(PROVIDED RECORDS)
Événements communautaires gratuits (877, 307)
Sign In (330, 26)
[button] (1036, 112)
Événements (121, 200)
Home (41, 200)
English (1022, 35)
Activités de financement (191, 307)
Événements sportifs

...

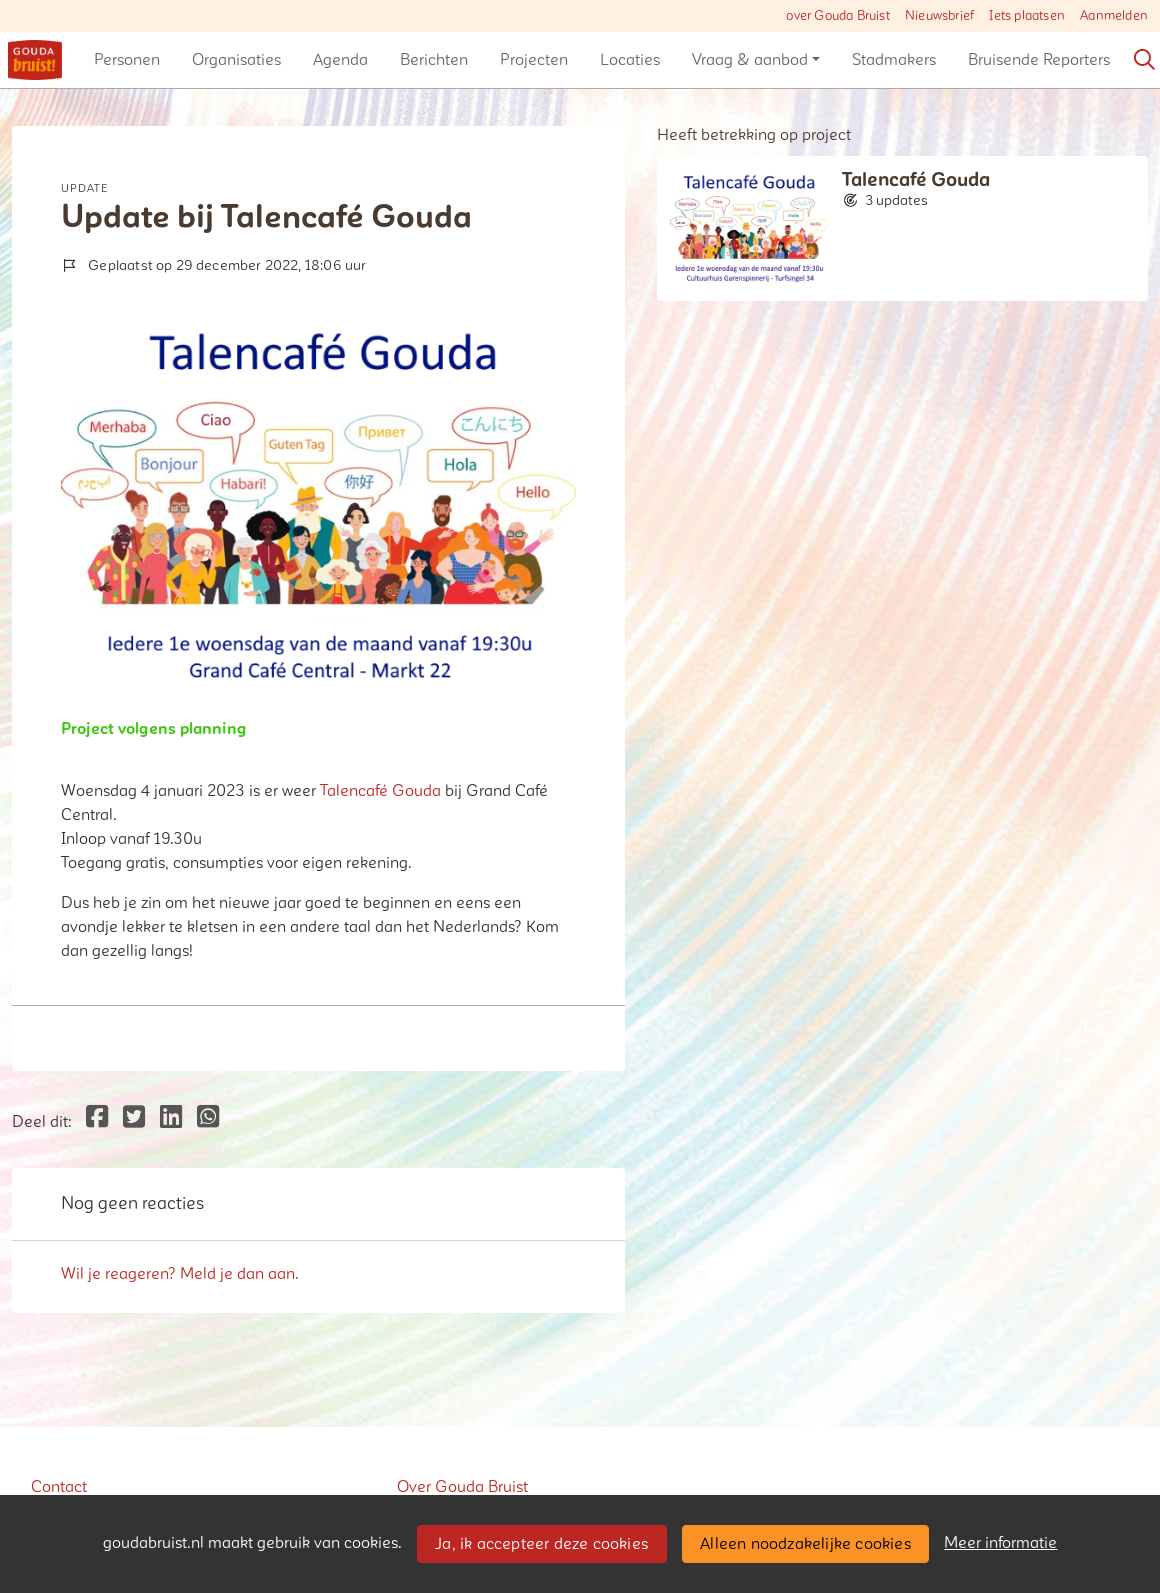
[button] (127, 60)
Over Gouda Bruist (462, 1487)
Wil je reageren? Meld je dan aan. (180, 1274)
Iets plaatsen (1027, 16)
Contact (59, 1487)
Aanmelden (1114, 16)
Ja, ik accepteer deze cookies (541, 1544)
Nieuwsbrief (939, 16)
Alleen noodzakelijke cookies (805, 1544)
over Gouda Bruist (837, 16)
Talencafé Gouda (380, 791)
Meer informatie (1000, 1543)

(EXERCISE) The line above containing "Aanmelden (1114, 16)", the line containing "Meer informatie (1000, 1543)", and every line between them are to be transcribed exactly; no other line is wanted.

(ANSWER FOR THIS EXERCISE)
Aanmelden (1114, 16)
Ja, ik accepteer deze cookies (541, 1544)
Nieuwsbrief (939, 16)
Alleen noodzakelijke cookies (805, 1544)
over Gouda Bruist (837, 16)
Talencafé Gouda (380, 791)
Meer informatie (1000, 1543)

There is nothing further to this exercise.